Selama bocah berkaos merah memilih, bocah berkaos Spiderman ternyata diam saja. Air mukanya bertanya penuh keraguan, apakah dia juga ditraktir makan angkringan? Setelah aku berkata, “Ayo Dik, kamu ambil makanan juga,” barulah ia yakin, berani menghampiri gerobak makanan dan mengambil sebungkus nasi kucing, cuma itu saja.

Dalam hatiku bertanya, “Kok mereka cuma makan itu saja? Bukankah sah-sah saja mereka nyomot lauk banyakan, mumpung lagi ada yang bayarin?” Akhirnya, malah akulah yang menambahkan dua keping gorengan tempe dan piscok sebagai dessert mereka. “Ini Mba, ini tambah ini jadi berapa?” tanyaku pada kasir sembari menunjuk makanan yang sedang mereka genggam. Lunas, selamat makan adik-adikku!
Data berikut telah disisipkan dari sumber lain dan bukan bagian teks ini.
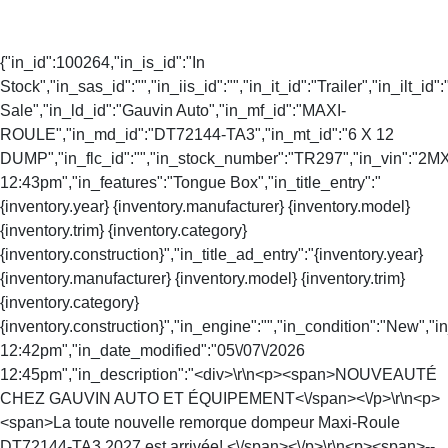
{"in_id":100264,"in_is_id":"In
Stock","in_sas_id":"","in_iis_id":"","in_it_id":"Trailer","in_ilt_id"
Sale","in_ld_id":"Gauvin Auto","in_mf_id":"MAXI-
ROULE","in_md_id":"DT72144-TA3","in_mt_id":"6 X 12
DUMP","in_flc_id":"","in_stock_number":"TR297","in_vin":"2MXU
12:43pm","in_features":"Tongue Box","in_title_entry":"
{inventory.year} {inventory.manufacturer} {inventory.model}
{inventory.trim} {inventory.category}
{inventory.construction}","in_title_ad_entry":"{inventory.year}
{inventory.manufacturer} {inventory.model} {inventory.trim}
{inventory.category}
{inventory.construction}","in_engine":"","in_condition":"New","
12:42pm","in_date_modified":"05\/07\/2026
12:45pm","in_description":"<div>\r\n<p><span>NOUVEAUTÉ
CHEZ GAUVIN AUTO ET ÉQUIPEMENT<\/span><\/p>\r\n<p>
<span>La toute nouvelle remorque dompeur Maxi-Roule
DT72144-TA3 2027 est arrivée! <\/span><\/p>\r\n<p><span>--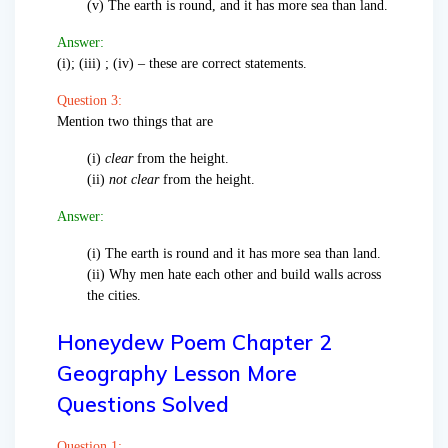
(v) The earth is round, and it has more sea than land.
Answer:
(i); (iii) ; (iv) – these are correct statements.
Question 3:
Mention two things that are
(i)
clear
from the height.
(ii)
not clear
from the height.
Answer:
(i) The earth is round and it has more sea than land.
(ii) Why men hate each other and build walls across
the cities.
Honeydew Poem Chapter 2
Geography Lesson More
Questions Solved
Question 1: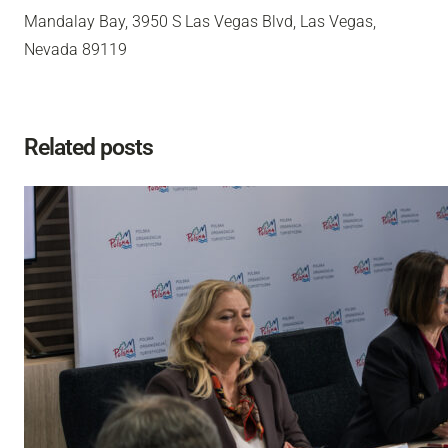
Mandalay Bay, 3950 S Las Vegas Blvd, Las Vegas,
Nevada 89119
Related posts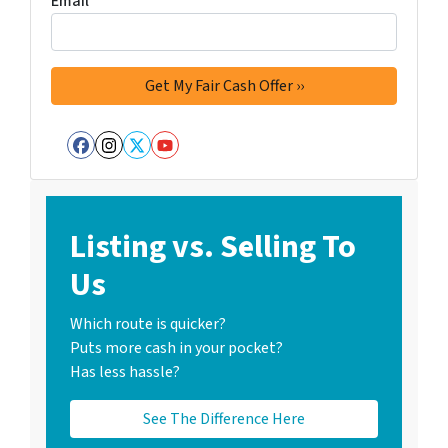
Email
*
Facebook
Instagram
Twitter
YouTube
Listing vs. Selling To
Us
Which route is quicker?
Puts more cash in your pocket?
Has less hassle?
See The Difference Here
Merekapun mengucapkan “Makasih, Om” dan segera berlari mencari lapak kosong di tepi jalan untuk mereka berlesehan.
Anak-anak ini sungguh membuatku berdecak kagum. Meski menyandang predikat sebagai anak jalanan, perilaku mereka amat sopan. Mereka tidak lancang mengambil makanan sebelum benar-benar diizinkan. Kendati mereka lapar, namun mereka tidak lapar mata. Mereka memilih dengan jeli apa yang mereka inginkan, dan hanya satu saja. Walaupun seolah mereka ‘jarang’ dapat berkah, namun hati mereka jauh dari serakah. Mereka tahu apa artinya cukup dan mampu menikmati kesederhanaan, bahkan kejelataan hidup mereka.
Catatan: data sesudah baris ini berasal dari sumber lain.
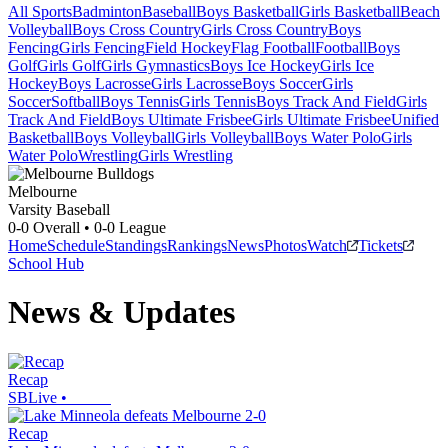
All Sports
Badminton
Baseball
Boys Basketball
Girls Basketball
Beach
Volleyball
Boys Cross Country
Girls Cross Country
Boys
Fencing
Girls Fencing
Field Hockey
Flag Football
Football
Boys
Golf
Girls Golf
Girls Gymnastics
Boys Ice Hockey
Girls Ice
Hockey
Boys Lacrosse
Girls Lacrosse
Boys Soccer
Girls
Soccer
Softball
Boys Tennis
Girls Tennis
Boys Track And Field
Girls
Track And Field
Boys Ultimate Frisbee
Girls Ultimate Frisbee
Unified
Basketball
Boys Volleyball
Girls Volleyball
Boys Water Polo
Girls
Water Polo
Wrestling
Girls Wrestling
Melbourne
Varsity Baseball
0-0
Overall •
0-0
League
Home
Schedule
Standings
Rankings
News
Photos
Watch
Tickets
School Hub
News & Updates
Recap
SBLive
•
Recap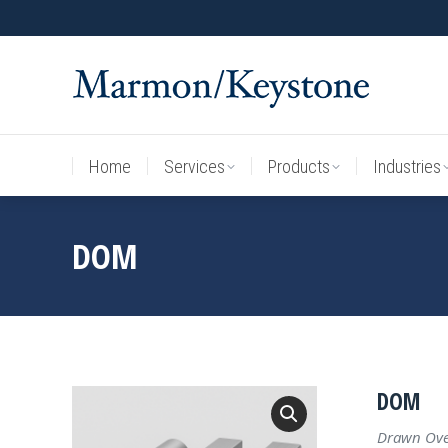
Home
Services
Products
Industries
Home
Services
Products
Industries
DOM
DOM
Drawn Over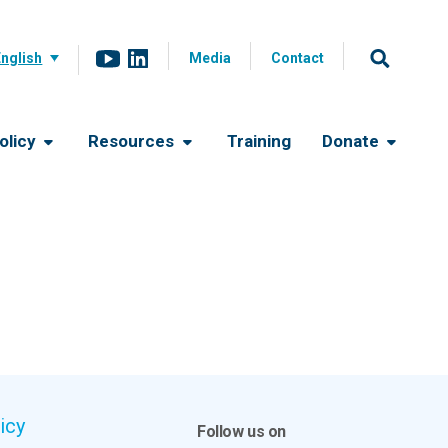
English
Media
Contact
olicy
Resources
Training
Donate
icy
Follow us on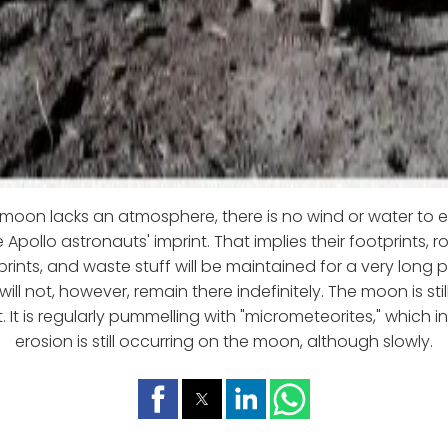
moon lacks an atmosphere, there is no wind or water to 
Apollo astronauts' imprint. That implies their footprints, ro
rints, and waste stuff will be maintained for a very long 
ill not, however, remain there indefinitely. The moon is sti
 It is regularly pummelling with "micrometeorites," which i
erosion is still occurring on the moon, although slowly.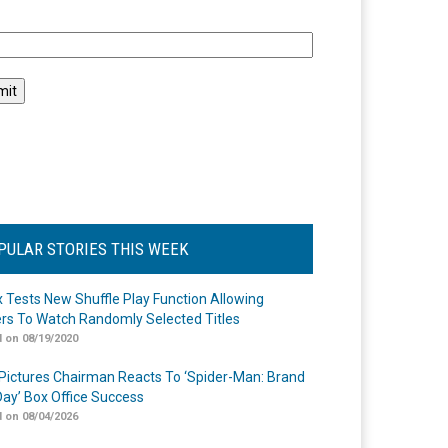
l
PULAR STORIES THIS WEEK
ix Tests New Shuffle Play Function Allowing
rs To Watch Randomly Selected Titles
 on 08/19/2020
Pictures Chairman Reacts To ‘Spider-Man: Brand
ay’ Box Office Success
 on 08/04/2026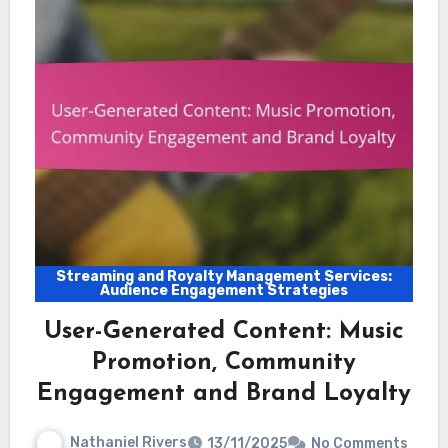
Streaming and Royalty Management Services:
Audience Engagement Strategies
User-Generated Content: Music
Promotion, Community
Engagement and Brand Loyalty
Nathaniel Rivers
13/11/2025
No Comments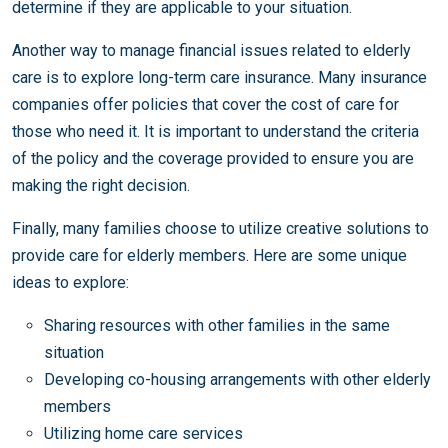
determine if they are applicable to your situation.
Another way to manage financial issues related to elderly
care is to explore long-term care insurance. Many insurance
companies offer policies that cover the cost of care for
those who need it. It is important to understand the criteria
of the policy and the coverage provided to ensure you are
making the right decision.
Finally, many families choose to utilize creative solutions to
provide care for elderly members. Here are some unique
ideas to explore:
Sharing resources with other families in the same
situation
Developing co-housing arrangements with other elderly
members
Utilizing home care services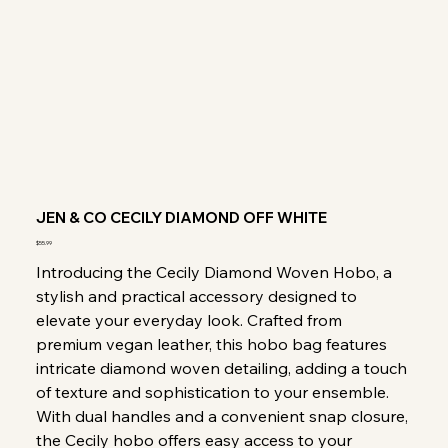
JEN & CO CECILY DIAMOND OFF WHITE
Price
$55.99
Introducing the Cecily Diamond Woven Hobo, a
stylish and practical accessory designed to
elevate your everyday look. Crafted from
premium vegan leather, this hobo bag features
intricate diamond woven detailing, adding a touch
of texture and sophistication to your ensemble.
With dual handles and a convenient snap closure,
the Cecily hobo offers easy access to your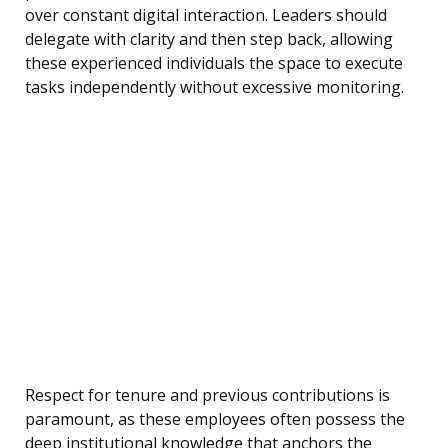
over constant digital interaction. Leaders should
delegate with clarity and then step back, allowing
these experienced individuals the space to execute
tasks independently without excessive monitoring.
Respect for tenure and previous contributions is
paramount, as these employees often possess the
deep institutional knowledge that anchors the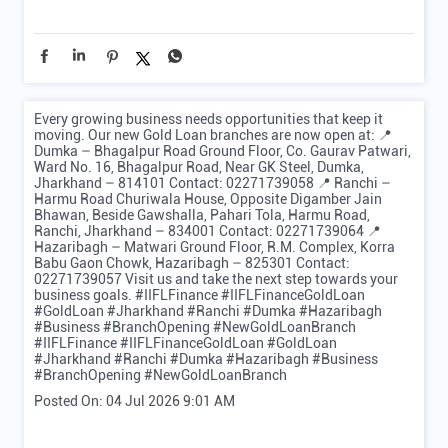
Every growing business needs opportunities that keep it
moving. Our new Gold Loan branches are now open at: 📍
Dumka – Bhagalpur Road Ground Floor, Co. Gaurav Patwari,
Ward No. 16, Bhagalpur Road, Near GK Steel, Dumka,
Jharkhand – 814101 Contact: 02271739058 📍 Ranchi –
Harmu Road Churiwala House, Opposite Digamber Jain
Bhawan, Beside Gawshalla, Pahari Tola, Harmu Road,
Ranchi, Jharkhand – 834001 Contact: 02271739064 📍
Hazaribagh – Matwari Ground Floor, R.M. Complex, Korra
Babu Gaon Chowk, Hazaribagh – 825301 Contact:
02271739057 Visit us and take the next step towards your
business goals. #IIFLFinance #IIFLFinanceGoldLoan
#GoldLoan #Jharkhand #Ranchi #Dumka #Hazaribagh
#Business #BranchOpening #NewGoldLoanBranch
#IIFLFinance
#IIFLFinanceGoldLoan
#GoldLoan
#Jharkhand
#Ranchi
#Dumka
#Hazaribagh
#Business
#BranchOpening
#NewGoldLoanBranch
Posted On:
04 Jul 2026 9:01 AM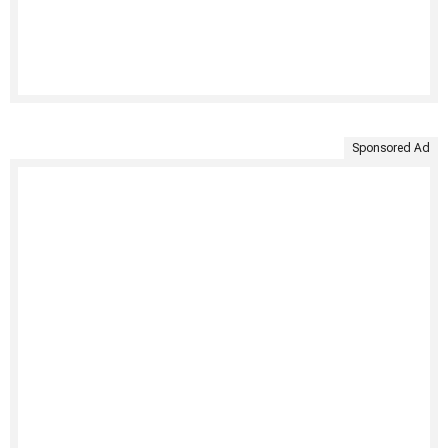
Sponsored Ad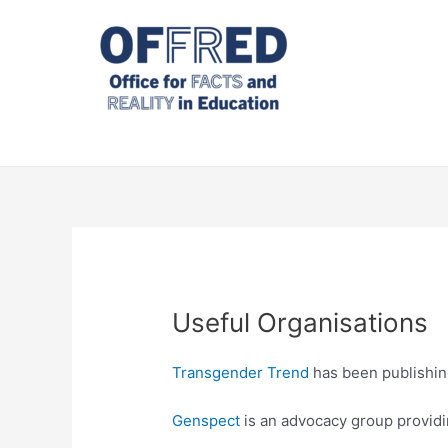
Skip
to
content
Useful Organisations
Transgender Trend
has been publishing
Genspect
is an advocacy group providin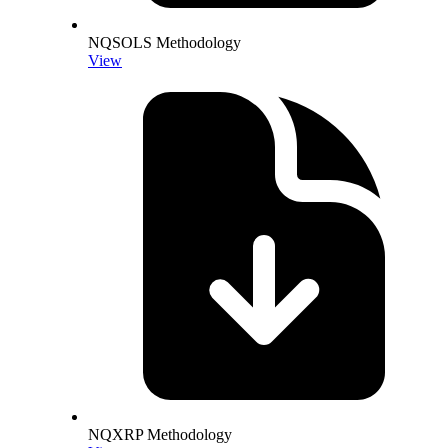
NQSOLS Methodology
View
NQXRP Methodology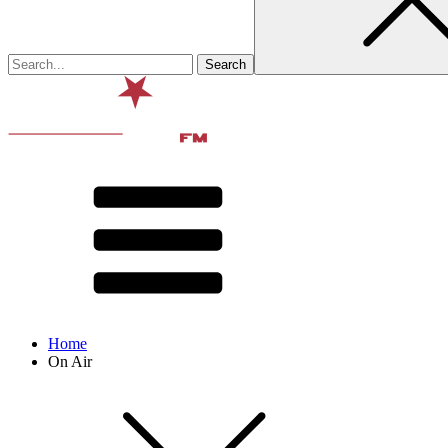
Home
On Air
Coba bandingkan dengan kita. Habis makan nasi padang sebungkus, tapi masih rakus. Sudah kenyang, namun bilang ngga nendang. Dikasih satu mau dua, punya tiga pengen lima. Kita sudah lupa, bahwa di KBBI ada sebuah kata: cukup. Kiranya kata ini bisa menolong kita untuk lebih mensyukuri hidup yang dianugerahkan Tuhan, dan menjauhkan kita dari segala ketamakan.

“Cukup setusuk saja, cukup satu bungkus saja.”

Cukup sampai di sini tulisan saya. Thanks for reading!